**Exercise brief**
Within the entries below, find the portion that opens with the line containing "AirPods Max (201, 122)" and closes with the line containing "купить (316, 315)". Retype that portion exactly and only.

**Available records**
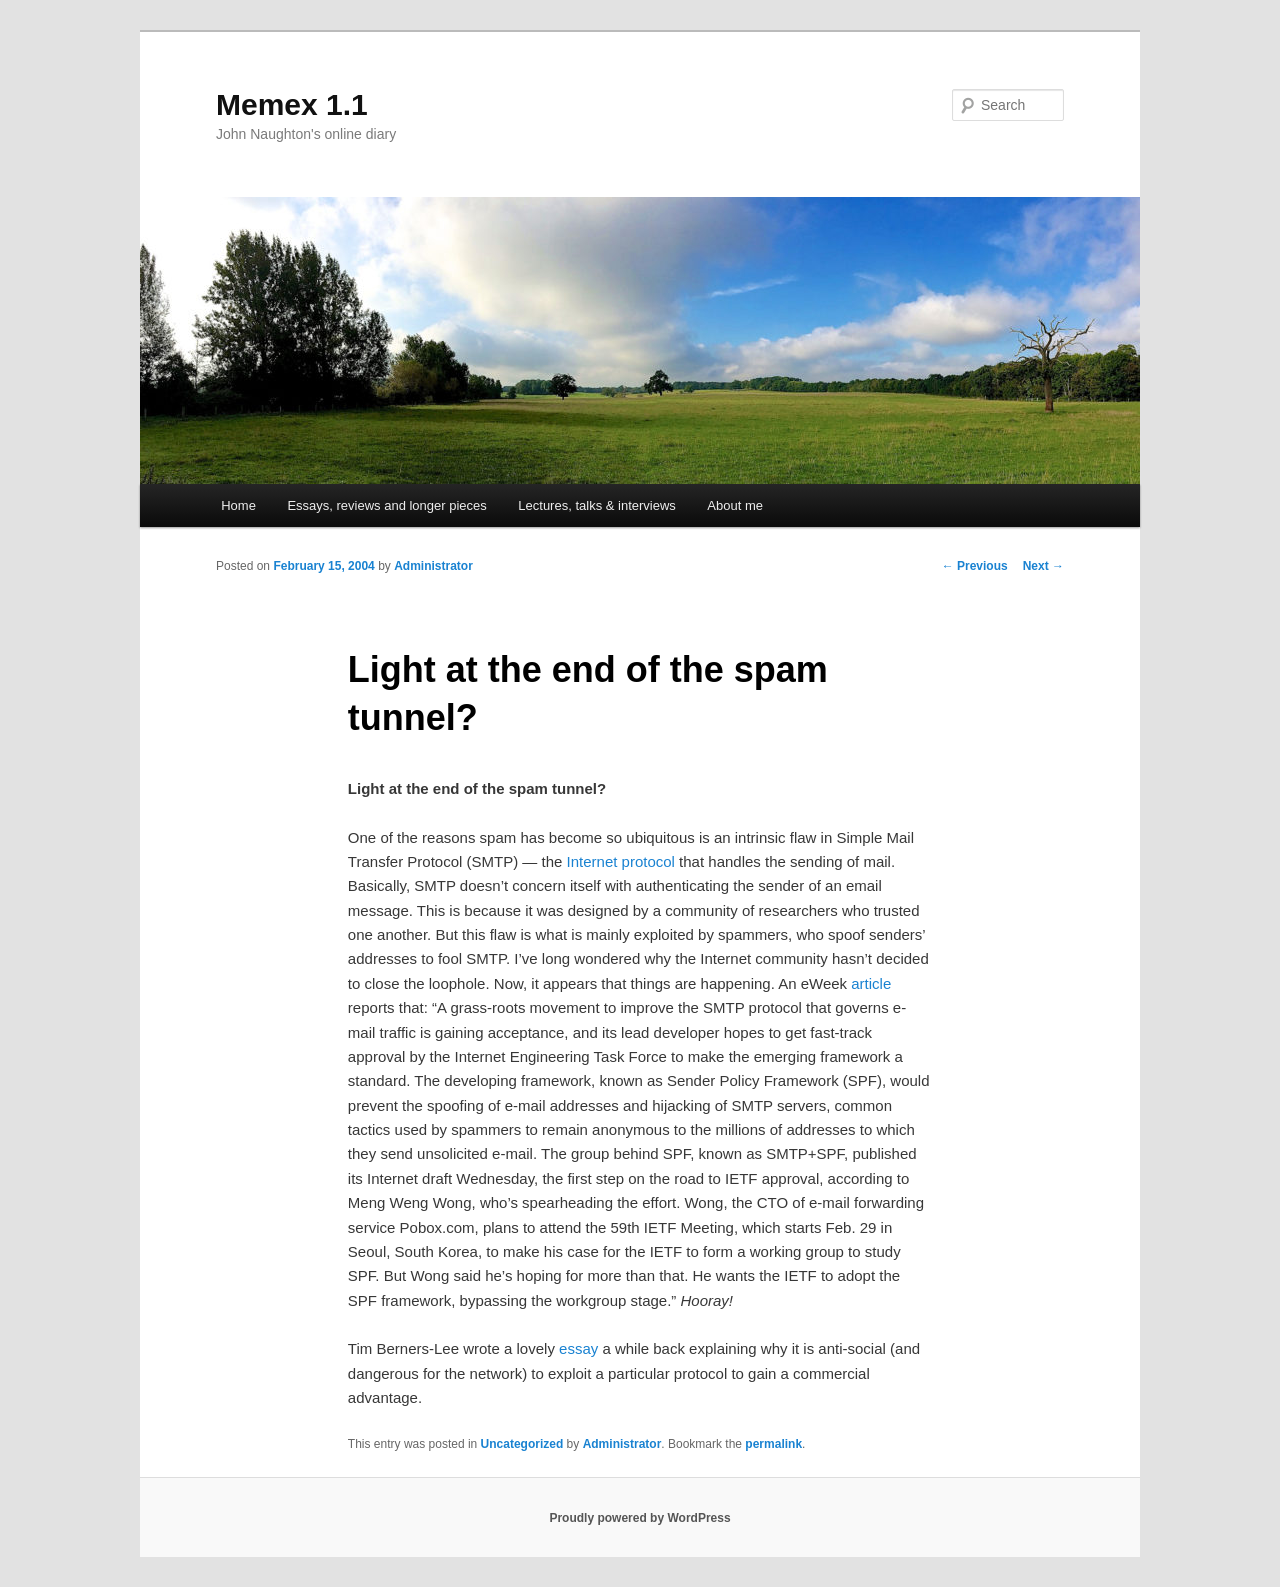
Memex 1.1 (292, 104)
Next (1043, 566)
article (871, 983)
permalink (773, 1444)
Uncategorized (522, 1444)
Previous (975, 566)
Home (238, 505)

...

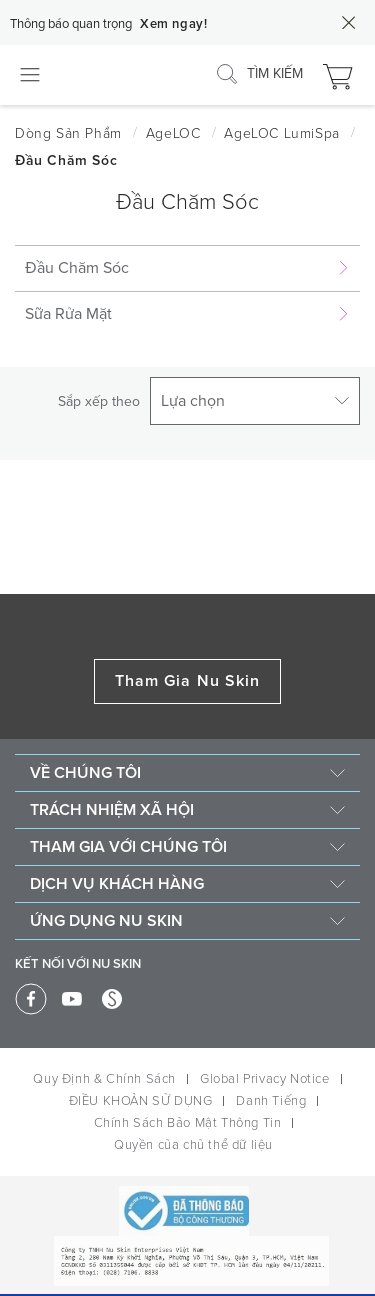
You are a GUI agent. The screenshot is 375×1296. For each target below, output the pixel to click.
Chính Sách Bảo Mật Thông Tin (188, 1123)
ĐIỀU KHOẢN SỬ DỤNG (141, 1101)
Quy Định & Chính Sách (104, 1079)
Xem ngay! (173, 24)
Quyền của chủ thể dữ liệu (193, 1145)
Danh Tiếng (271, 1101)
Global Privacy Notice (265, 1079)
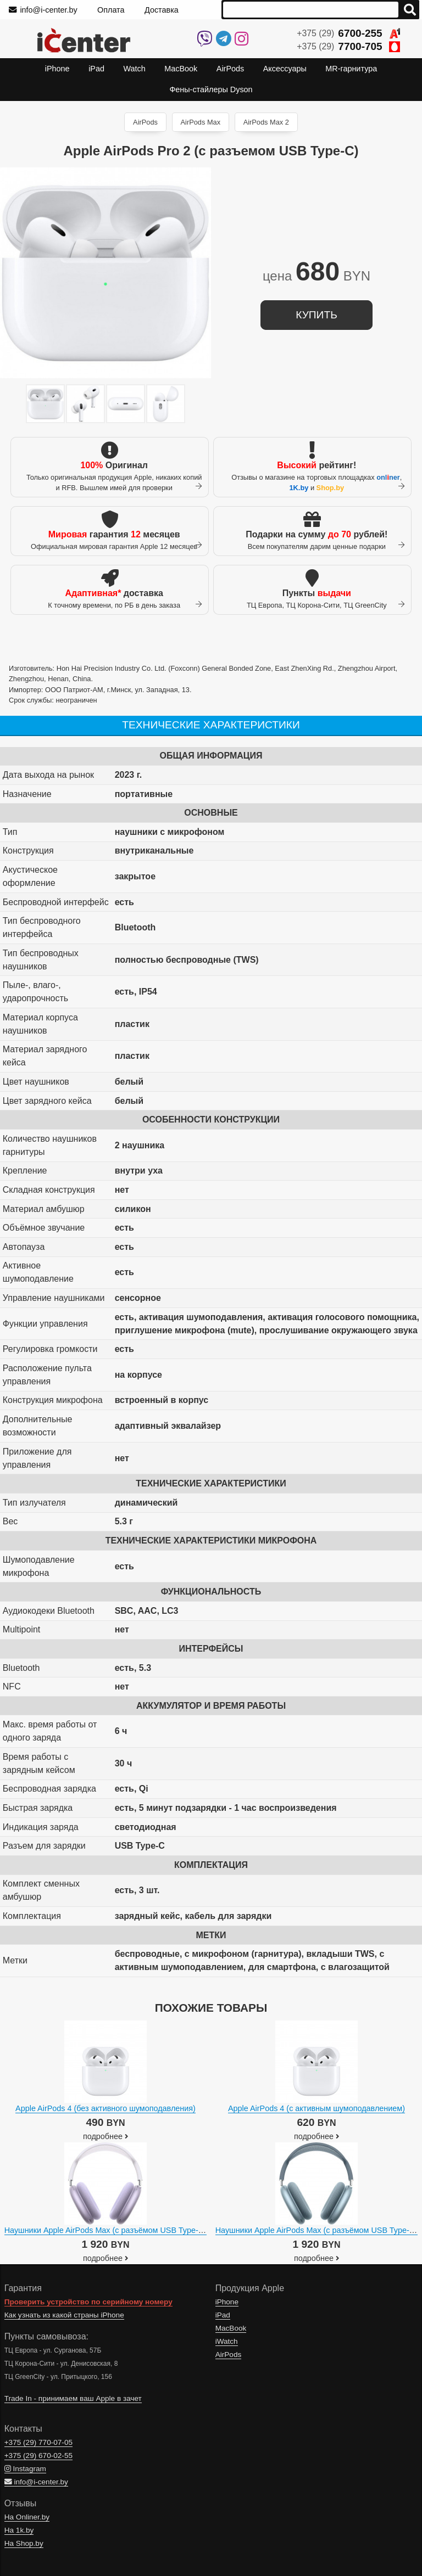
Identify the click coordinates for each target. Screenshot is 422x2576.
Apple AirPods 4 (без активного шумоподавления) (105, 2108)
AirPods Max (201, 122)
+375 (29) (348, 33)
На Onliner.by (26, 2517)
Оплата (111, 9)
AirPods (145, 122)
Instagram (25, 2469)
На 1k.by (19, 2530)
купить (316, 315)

==

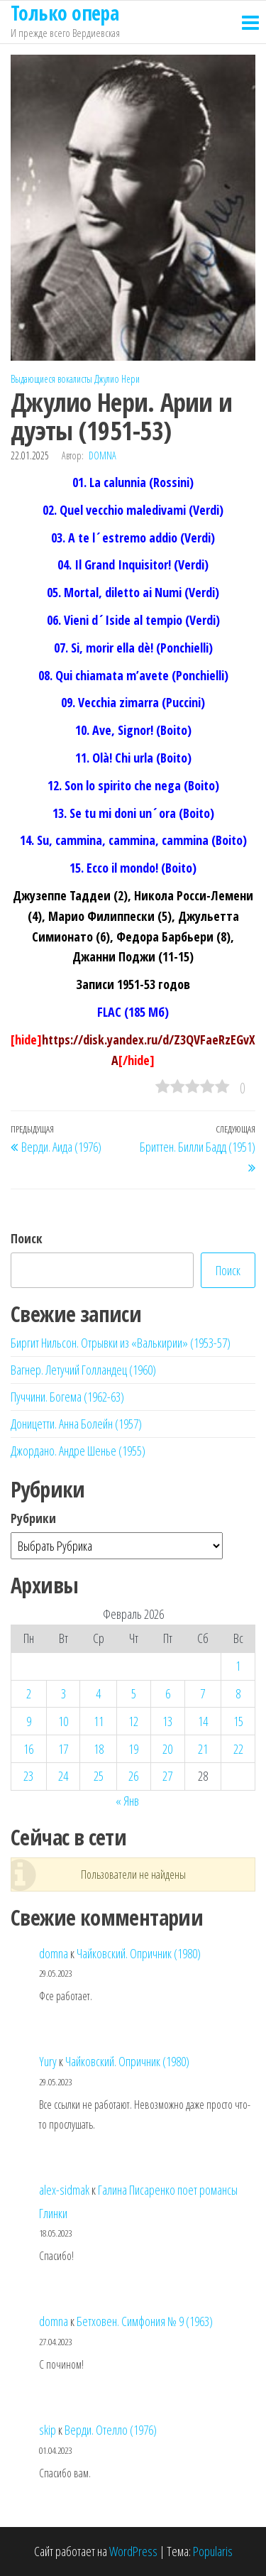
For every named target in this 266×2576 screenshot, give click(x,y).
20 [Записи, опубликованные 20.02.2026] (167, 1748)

**Solved exercise**
AirPods Max (201, 122)
+375 (29) (348, 33)
На Onliner.by (26, 2517)
Оплата (111, 9)
AirPods (145, 122)
Instagram (25, 2469)
На 1k.by (19, 2530)
купить (316, 315)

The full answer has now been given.